Data split. The first step of any machine learning method is to split the dataset in a train and a test set. The train set will be used to train the model in a cross-validate fashion. The test set will be used to assess the model accuracy on a set that has not been seen by the model during training.

X_np = X.to_numpy()
y_np = y.to_numpy()
X_cv, X_finaltest, y_cv, y_finaltest = train_test_split(X_np, y_np, test_size=test_ratio, shuffle=True,
                                                          stratify=y_np, random_state=42)

Cross-validation. Next, a stratified shuffled 10-fold cross-validation is performed to find the set of best hyperparameters. Stratified means that the folds are made by preserving the percentage of samples for each class. The hyperparameters set selected is the one providing the best performance in the test folds.

skf = StratifiedKFold(n_splits=n_folds, shuffle=True, random_state=42)

Classification using Elastic-Net#

We first try to predict the motion condition based on the IQMs using Elastic-Net (Zou and Hastie 2005) logistic regression. It combines L1 and L2 regularization, thus both promoting sparsity of the solution – which is an advantage for feature selection – and accounting for feature collinearity.

Training the model#

We will do a grid search to find the best parameters for our learning algorithm. In this case, these will be the C, which referes to the regularization strength, and the L1 ratio, which is the ratio of the L1 penalty to the L2 penalty (remember that elastic net combines both).

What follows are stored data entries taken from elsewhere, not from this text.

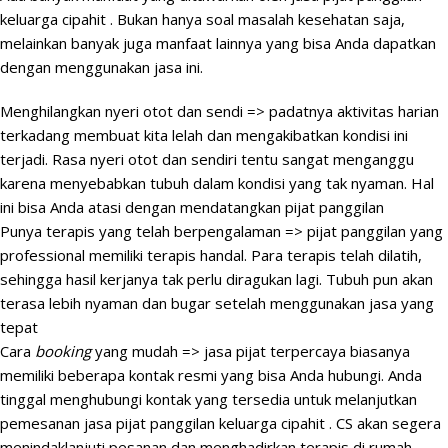
keluarga cipahit . Bukan hanya soal masalah kesehatan saja,
melainkan banyak juga manfaat lainnya yang bisa Anda dapatkan
dengan menggunakan jasa ini.
Menghilangkan nyeri otot dan sendi => padatnya aktivitas harian
terkadang membuat kita lelah dan mengakibatkan kondisi ini
terjadi. Rasa nyeri otot dan sendiri tentu sangat menganggu
karena menyebabkan tubuh dalam kondisi yang tak nyaman. Hal
ini bisa Anda atasi dengan mendatangkan pijat panggilan
Punya terapis yang telah berpengalaman => pijat panggilan yang
professional memiliki terapis handal. Para terapis telah dilatih,
sehingga hasil kerjanya tak perlu diragukan lagi. Tubuh pun akan
terasa lebih nyaman dan bugar setelah menggunakan jasa yang
tepat
Cara
booking
yang mudah => jasa pijat terpercaya biasanya
memiliki beberapa kontak resmi yang bisa Anda hubungi. Anda
tinggal menghubungi kontak yang tersedia untuk melanjutkan
pemesanan jasa pijat panggilan keluarga cipahit . CS akan segera
menindaklanjuti pesanan dan menghadirkan terapis di rumah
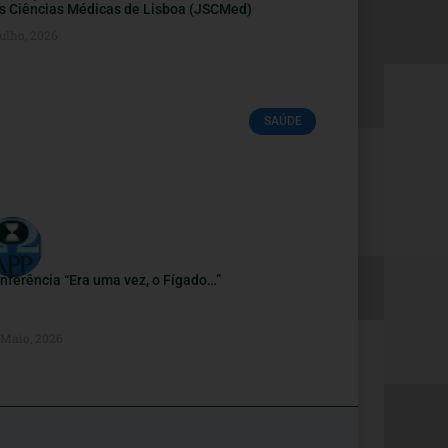
s Ciências Médicas de Lisboa (JSCMed)
ulho, 2026
SAÚDE
nferência “Era uma vez, o Fígado…”
 Maio, 2026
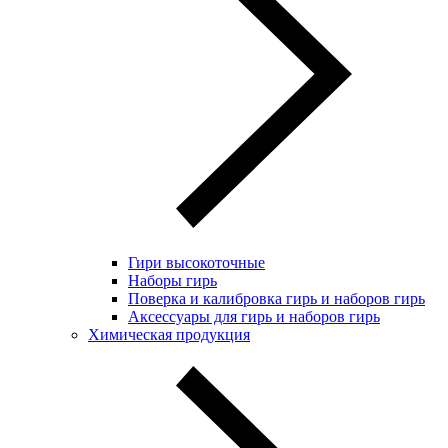
Гири высокоточные
Наборы гирь
Поверка и калибровка гирь и наборов гирь
Аксессуары для гирь и наборов гирь
Химическая продукция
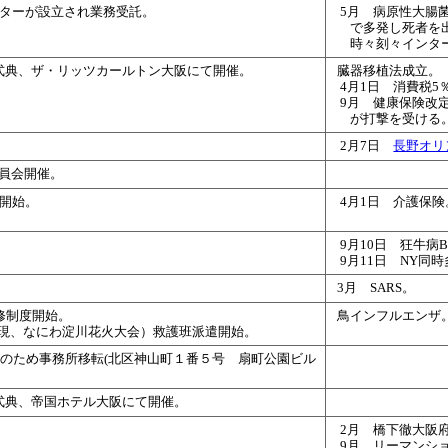
ンターが設立され業務受託。
5月 病原性大腸菌
で多発し死者を
時々刻々インタ
記念式典、ザ・リッツカールトン大阪にて開催
。
臓器移植法成立。
4月1日 消費税5
9月 健康保険改
が打撃を受ける
2月7日
長野オリ
委員会開催
。
開始
。
4月1日 介護保険
9月10日 狂牛病B
9月11日 NY同
3月 SARS。
修制度開始
。
鳥インフルエンザ
(現、なにわ淀川花火大会）救護班派遣開始
。
備のため事務所移転(北区神山町１番５号 扇町公園ビル
念式典、帝国ホテル大阪にて開催
。
2月 橋下徹大阪
9月 リーマンシ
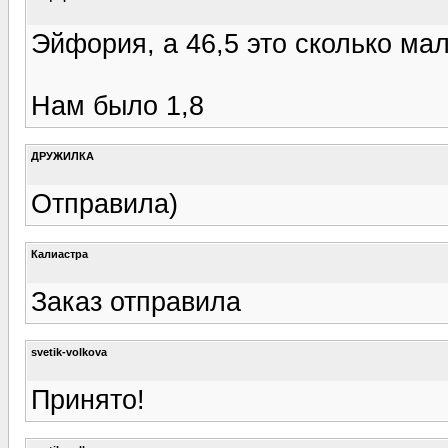
Эйфория, а 46,5 это сколько м
Нам было 1,8
ДРУЖИЛКА
Отправила)
Калиастра
Заказ отправила
svetik-volkova
Принято!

Cs = [ 10.0**p for p in np.linspace(-6, 6, 100)]
l1_ratios = np.linspace(0, 1.0, 41)
n_cpus=20
#Define the model
en_cv = LogisticRegressionCV(max_iter=1000000, penalty='elasticnet', solver="saga", class_weight="balanced",
                             cv=skf, random_state=42, l1_ratios=l1_ratios, Cs=Cs, n_jobs=n_cpus)
                             
#Fit the model to the data using the target
en_cv.fit(X_cv, y_cv)
LogisticRegressionCV(Cs=[1e-06, 1.3219411484660288e-06, 1.747528400007683e-06,
                         2.310129700083158e-06, 3.0538555088334123e-06,
                         4.037017258596558e-06, 5.336699231206313e-06,
                         7.0548023107186455e-06, 9.3260334688322e-06,
                         1.2328467394420658e-05, 1.6297508346206434e-05,
                         2.1544346900318867e-05, 2.8480358684358048e-05,
                         3.7649358067924715e-05, 4.977023564332114e-05,
                         6.579...
                     cv=StratifiedKFold(n_splits=10, random_state=42, shuffle=True),
                     l1_ratios=array([0.   , 0.025, 0.05 , 0.075, 0.1  , 0.125, 0.15 , 0.175, 0.2  ,
       0.225, 0.25 , 0.275, 0.3  , 0.325, 0.35 , 0.375, 0.4  , 0.425,
       0.45 , 0.475, 0.5  , 0.525, 0.55 , 0.575, 0.6  , 0.625, 0.65 ,
       0.675, 0.7  , 0.725, 0.75 , 0.775, 0.8  , 0.825, 0.85 , 0.875,
       0.9  , 0.925, 0.95 , 0.975, 1.   ]),
                     max_iter=1000000, n_jobs=20, penalty='elasticnet',
                     random_state=42, solver='saga')
In a Jupyter environment, please rerun this cell to show the HTML representation or trust the notebook.
On GitHub, the HTML representation is unable to render, please try loading this page with nbviewer.org.
print(f"The best set of paramaters are l1 ratio: {en_cv.l1_ratio_[0]} and C: {en_cv.C_[0]}")
The best set of paramaters are l1 ratio: 0.9500000000000001 and C: 1.5199110829529332

Testing the model#

To estimate the final model accuracy, we test the model on the hold-out test data and compare it to training accuracy.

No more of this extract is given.